It is true that science teaches that certain kinds of cosmic radiation penetrate us. This also happens with telluric radiation. It is not good to be irradiated in excess by the latter, either.
Art, if it must preserve form and essence, cannot become too dense. The human spirit has always striven to draw borders here; it constitutes an act of self-defense. With respect to the question of what is art, at the beginning of his principal work Blüher compared the song that is born from the human throat and the trilling of the nightingale. As for the former, it is often said, “That is music!”, and with respect to the latter, “Those are the sounds of nature”, like the roaring of stags; “there is nothing behind it except the well-known forces of the sex drive”. And furthermore: “music is, at its very root, art, and works with instruments; it has nothing in common with the trilling of the nightingale except sound”.
As for tracing borders, it can be accepted.
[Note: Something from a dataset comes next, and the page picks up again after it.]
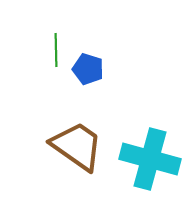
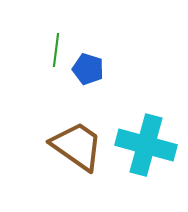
green line: rotated 8 degrees clockwise
cyan cross: moved 4 px left, 14 px up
But can one accept these claims with respect to valuations? Is music really art “at its very root”, or is it also something else, something different? What is the significance of the arrogance with which Blüher demotes the nightingale to the same category as the howling of a mastiff in heat? Is this arrogance not all-too-similar to that of the thinking artist whom Nietzsche also wanted to distinguish from Wagner?; is it not the same distinction he makes between the thinking artist and the traditional artist?
Ad notam: modern ornithologists have proven that the twittering of the songbirds sounds more beautiful when they sing without any reason—and therefore, when they are not in heat and not fighting over territory.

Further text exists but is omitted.